You have to show an ID to do damn near anything in this country. The assertion that showing an ID to vote is “prejudiced” or “racist” as many MLB athletes have said, is absurd. If one does not have the agency or intelligence to register to vote or have a photo ID, their political opinion is not worth listening to. It was truly contemptible to see political crudgels threaten to abstain from an All Star Game because their job as crudgels became more difficult than they had agency for. Abbott and Manfred are two sides of the same, spineless coin. They are both gifters unwilling to address any issue in a truthful manner. 

In lieu of an Abbott first pitch, the Rangers put on a disgusting, tepid display that was the lone stain on an otherwise electric pre-game ceremony. Fitting with the theme of insipid virtue signalling, the Rangers elected to have 3 random women “throw out the first pitch.” 

This equated to one morbidly obese woman rolling around on her scooter near the third base line, as well as a teacher and another equally unathetlic female private citizen toss a ball 5 feet. The scooter roaring its approval in the background, Rangers fans were left to wonder why Mark McLemore or Fergie Jenkins, who were both in attendance, did not throw out the first pitch on such a big occasion. I can understand why they could not get George W Bush on such short notice, but why taint a massive moment in park history with such pathetic, political lowbrow signalling. The two women managed to cobble together more quality pitches than Kyle “Ace” Gibson in his Opening Day start in Kansas City, at least. 

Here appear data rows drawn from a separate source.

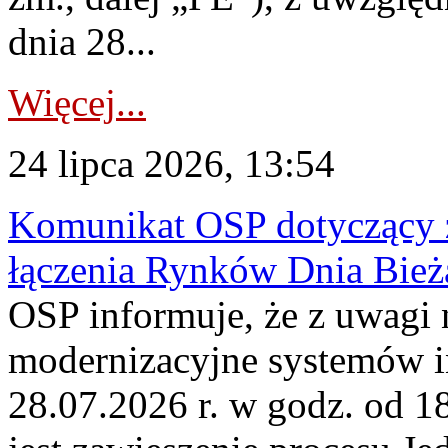
dnia 28...
Więcej...
24 lipca 2026, 13:54
Komunikat OSP dotyczący z
łączenia Rynków Dnia Bież
OSP informuje, że z uwagi 
modernizacyjne systemów 
28.07.2026 r. w godz. od 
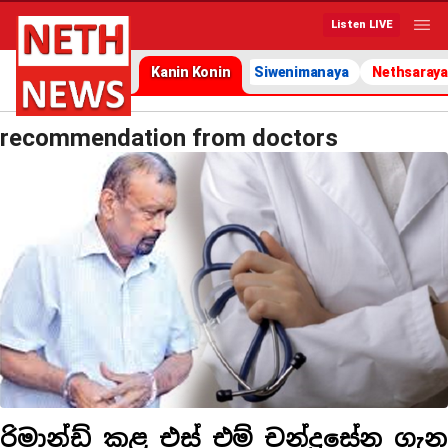
Listen LIVE
Kanin Konin
Siwenimanaya
Nethsaraya
recommendation from doctors
රිමාන්ඩ් කළ එස් එම් චන්ද්‍රසේන ගැන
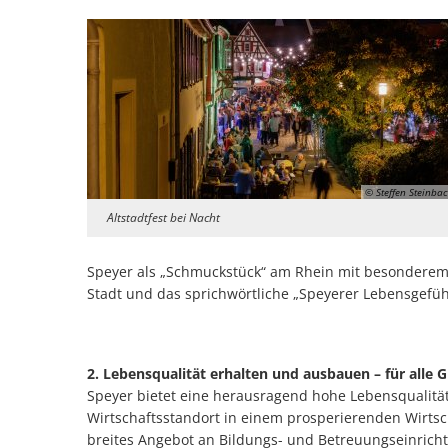
© Steffen Steinba
Altstadtfest bei Nacht
Speyer als „Schmuckstück“ am Rhein mit besonderem 
Stadt und das sprichwörtliche „Speyerer Lebensgefü
2. Lebensqualität erhalten und ausbauen – für alle
Speyer bietet eine herausragend hohe Lebensqualität 
Wirtschaftsstandort in einem prosperierenden Wirtsc
breites Angebot an Bildungs- und Betreuungseinrichtu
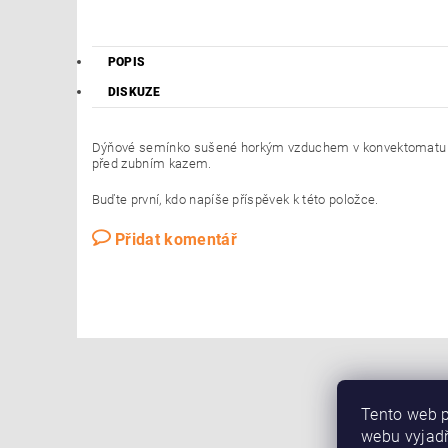
POPIS
DISKUZE
Dýňové semínko sušené horkým vzduchem v konvektomatu s XY
před zubním kazem.
Buďte první, kdo napíše příspěvek k této položce.
Přidat komentář
Tento web p
webu vyjadř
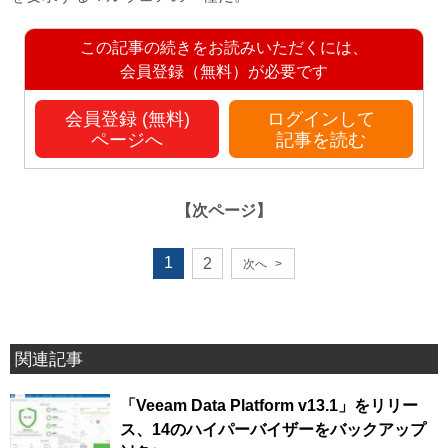
この記事の続きをお読みいただくには、
会員登録（無料）が必要です
会員登録 (無料)
ログインして
ページへ
記事を読む
【次ページ】
1
2
次へ
>
関連記事
「Veeam Data Platform v13.1」をリリー
ス、14のハイパーバイザーをバックアップ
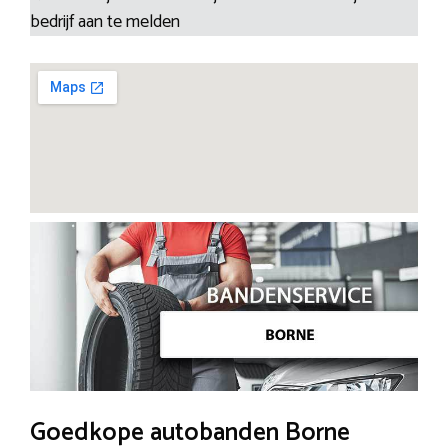
bedrijf aan te melden
Goedkope autobanden Borne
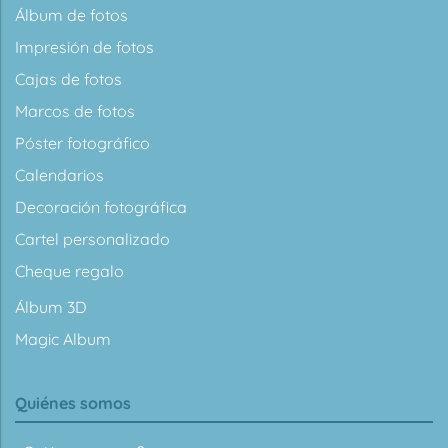
Álbum de fotos
Impresión de fotos
Cajas de fotos
Marcos de fotos
Póster fotográfico
Calendarios
Decoración fotográfica
Cartel personalizado
Cheque regalo
Álbum 3D
Magic Album
Quiénes somos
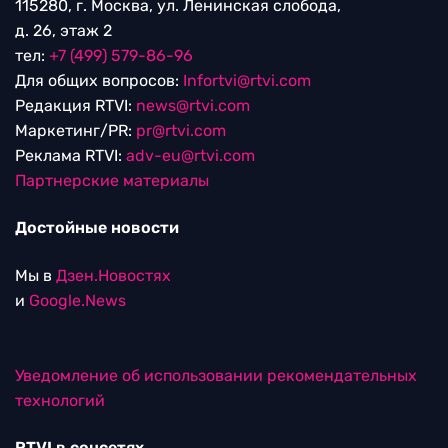
115280, г. Москва, ул. Ленинская слобода,
д. 26, этаж 2
тел:
+7 (499) 579-86-96
Для общих вопросов:
Infortvi@rtvi.com
Редакция RTVI:
news@rtvi.com
Маркетинг/PR:
pr@rtvi.com
Реклама RTVI:
adv-eu@rtvi.com
Партнерские материалы
Достойные новости
Мы в
Дзен.Новостях
и
Google.News
Уведомление об использовании рекомендательных
технологий
RTVI в соцсетях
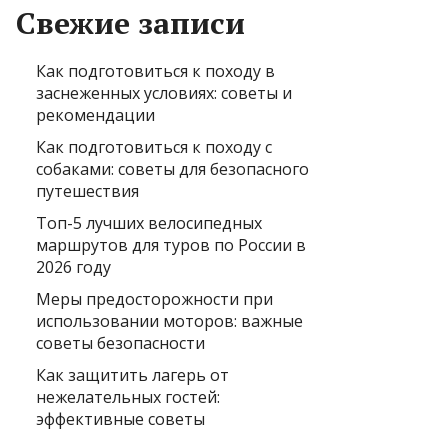
Свежие записи
Как подготовиться к походу в
заснеженных условиях: советы и
рекомендации
Как подготовиться к походу с
собаками: советы для безопасного
путешествия
Топ-5 лучших велосипедных
маршрутов для туров по России в
2026 году
Меры предосторожности при
использовании моторов: важные
советы безопасности
Как защитить лагерь от
нежелательных гостей:
эффективные советы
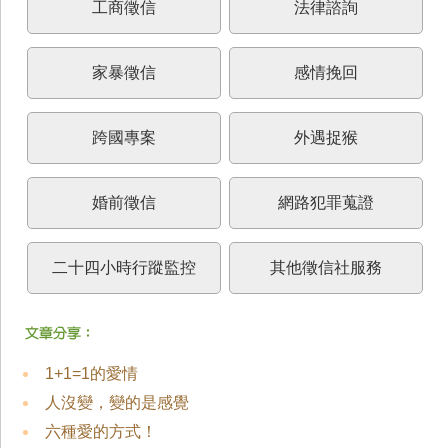
工商徵信
法律諮詢
家暴徵信
感情挽回
跨國專案
外遇捉猴
婚前徵信
網路犯罪蒐證
二十四小時行蹤監控
其他徵信社服務
1+1=1的愛情
人沒變，變的是感覺
六種愛的方式！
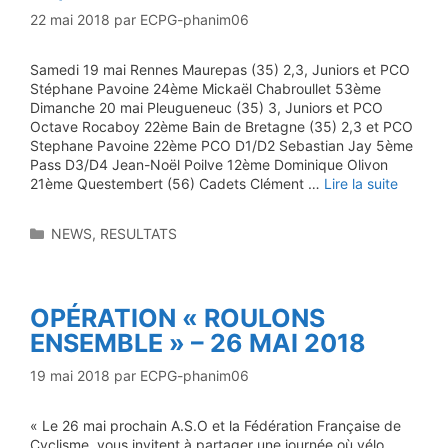
22 mai 2018
par
ECPG-phanim06
Samedi 19 mai Rennes Maurepas (35) 2,3, Juniors et PCO
Stéphane Pavoine 24ème Mickaël Chabroullet 53ème
Dimanche 20 mai Pleugueneuc (35) 3, Juniors et PCO
Octave Rocaboy 22ème Bain de Bretagne (35) 2,3 et PCO
Stephane Pavoine 22ème PCO D1/D2 Sebastian Jay 5ème
Pass D3/D4 Jean-Noël Poilve 12ème Dominique Olivon
21ème Questembert (56) Cadets Clément …
Lire la suite
Catégories
NEWS
,
RESULTATS
OPÉRATION « ROULONS
ENSEMBLE » – 26 MAI 2018
19 mai 2018
par
ECPG-phanim06
« Le 26 mai prochain A.S.O et la Fédération Française de
Cyclisme, vous invitent à partager une journée où vélo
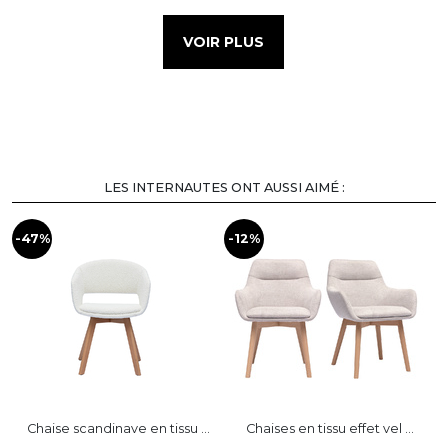
VOIR PLUS
LES INTERNAUTES ONT AUSSI AIMÉ :
-47%
-12%
-
Chaise scandinave en tissu ...
Chaises en tissu effet vel ...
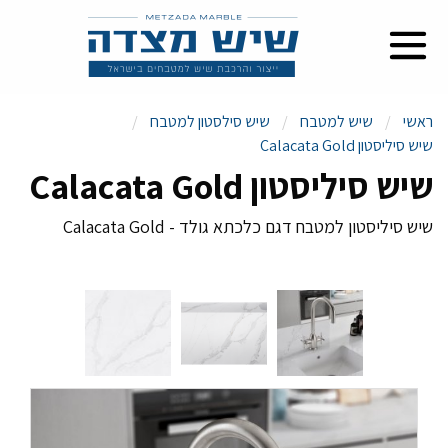
ראשי
שיש למטבח
שיש סילסטון למטבח
שיש סיליסטון Calacata Gold
שיש סיליסטון Calacata Gold
שיש סיליסטון למטבח דגם כלכתא גולד - Calacata Gold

Patriotism was at an all time high, as was virus fatigue, as the national anthem was belted out with the most patriotism I have ever heard at a sporting event. There was something special about the atmosphere in the park. A collective sense of anxiety being ebbed away. The state-mandated stir craziness swilled away by one cool drink of beer at the ballpark. This was an important event in baseball history, as well as within the context of CoronaVirus recovery. The All American, full capacity fly over stands in stark contrast to the Opening at Citi Field, where fans pumped full of the latest vaccine emerge from the Number 7 train to continue to feel uncomfortable. 

The Rangers lost the Home Opener after Mike Foltynewicz was roughed up. The stadium feels cavernous and lacks the old flavor of the old ballpark. It feels sort of sterile and the food options seem significantly weaker. This comes with the stunning revelation that the best thing at the ballpark, The Garlic Fries, are gone. Hopefully this heinous act can be corrected. 

Game 2- Dane Dunning AKA Dane Stunning was exceptional in his start in game 2. He went 5 crisp innings, allowing 1 run. Nate Lowe continued to hit well and the Rangers got out to an early 6-1 lead they never gave up. Win 7-4.

Game 3- Jays ace Hun-Jin Ryu started the rubber match and was exceptional. He gave up 2 runs in 7 innings, including a solo shot from Nick Solak. Kyle “Ace” Gibson made up for Opening Day and outdueled Ryu. He went 6 innings of razor sharp ball. Win 2-1. 

The Rangers will take on the Padres next.